Dan Tierney, a spokesman for Ohio Attorney General Mike DeWine, who has control over the Bureau of Criminal Investigation, said it would have been premature to ask for a criminal investigation without knowing what was contained on Mr. Mitchell’s property.

The attorney general’s office is in the process of reviewing the contents of Mr. Mitchell’s property — almost five months after receiving it — as part of two civil lawsuits Mr. DeWine filed against Willard & Kelsey in August, 2013, in Hamilton County Commercial Court. The court issued a subpoena Jan. 28 for the information contained on Mr. Mitchell’s devices.

If any criminal activity is discovered, it will be referred to the proper authorities, Mr. Tierney said.
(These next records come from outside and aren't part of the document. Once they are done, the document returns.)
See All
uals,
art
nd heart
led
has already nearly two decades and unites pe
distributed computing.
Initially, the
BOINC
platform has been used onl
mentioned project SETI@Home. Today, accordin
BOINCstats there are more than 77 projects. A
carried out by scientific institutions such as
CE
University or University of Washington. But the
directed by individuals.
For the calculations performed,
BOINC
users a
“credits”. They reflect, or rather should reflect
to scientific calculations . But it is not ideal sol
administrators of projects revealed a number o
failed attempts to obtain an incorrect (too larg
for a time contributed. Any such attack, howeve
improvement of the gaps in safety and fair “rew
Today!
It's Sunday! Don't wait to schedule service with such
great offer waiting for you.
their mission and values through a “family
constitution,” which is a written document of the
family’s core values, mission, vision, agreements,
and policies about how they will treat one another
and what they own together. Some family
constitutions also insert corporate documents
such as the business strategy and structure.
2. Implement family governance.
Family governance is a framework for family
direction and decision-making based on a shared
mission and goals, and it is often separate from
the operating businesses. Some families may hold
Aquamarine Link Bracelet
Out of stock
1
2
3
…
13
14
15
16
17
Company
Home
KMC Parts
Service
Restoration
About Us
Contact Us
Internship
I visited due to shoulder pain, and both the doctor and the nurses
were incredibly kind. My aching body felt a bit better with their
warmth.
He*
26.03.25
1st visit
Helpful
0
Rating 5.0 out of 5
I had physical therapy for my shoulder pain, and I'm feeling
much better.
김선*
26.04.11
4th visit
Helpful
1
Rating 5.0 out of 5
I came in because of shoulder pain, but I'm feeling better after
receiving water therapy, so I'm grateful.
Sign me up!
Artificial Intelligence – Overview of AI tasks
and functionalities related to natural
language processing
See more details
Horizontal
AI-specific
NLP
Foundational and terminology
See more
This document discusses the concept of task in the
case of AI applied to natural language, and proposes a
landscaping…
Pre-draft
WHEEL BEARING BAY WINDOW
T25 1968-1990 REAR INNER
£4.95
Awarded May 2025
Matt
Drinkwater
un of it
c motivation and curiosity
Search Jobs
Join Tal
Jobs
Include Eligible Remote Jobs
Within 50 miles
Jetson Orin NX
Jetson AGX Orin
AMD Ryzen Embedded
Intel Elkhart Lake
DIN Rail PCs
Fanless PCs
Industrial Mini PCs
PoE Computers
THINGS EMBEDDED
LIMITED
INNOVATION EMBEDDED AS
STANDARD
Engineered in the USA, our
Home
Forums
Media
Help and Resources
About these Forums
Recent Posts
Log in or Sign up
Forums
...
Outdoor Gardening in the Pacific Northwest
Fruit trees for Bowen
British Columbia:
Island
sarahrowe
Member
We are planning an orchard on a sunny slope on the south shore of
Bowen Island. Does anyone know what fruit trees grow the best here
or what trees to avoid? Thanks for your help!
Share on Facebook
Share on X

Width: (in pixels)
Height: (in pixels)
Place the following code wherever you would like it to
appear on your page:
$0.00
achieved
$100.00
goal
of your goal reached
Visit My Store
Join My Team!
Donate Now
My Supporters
The Ohio Development Services Agency and the Ohio Air Quality Development Authority were notified when the Bureau of Criminal Investigation took possession of Mr. Mitchell’s property, Mr. Tierney said. Both state entities issued Willard & Kelsey taxpayer-funded loans and are being represented by the attorney general in the civil suits.

Either agency could have requested an investigation of the property, Mr. Tierney said.

Lyn Tolan, deputy director of policy and communications for the Development Services Agency, said she didn’t know when the agency was informed the Bureau of Criminal Investigation had taken custody of Mr. Mitchell’s property. Ms. Tolan declined to comment further citing attorney-client privilege.

Jeff Jacobson, vice chairman of the state’s air authority, which loaned Willard & Kelsey $5.1 million, was shocked to discover the state possessed some of Mr. Mitchell’s electronic records and said he was never told the Bureau of Criminal Investigation had taken custody of them. He called the five-month lapse “confusing.”

He said the data contained on Mr. Mitchell’s property could be used “as a source of information to corroborate or contradict his allegations.”

Mr. Jacobson said when it comes to Willard & Kelsey, he’s always waiting for “some other shoe to drop.”

“I have to admit, almost everything I know about Willard & Kelsey I learned first in The Toledo Blade,” Mr. Jacobson said. “It has been disappointing and tragic that we learned about our own business from the paper and not from our consultants and staff.”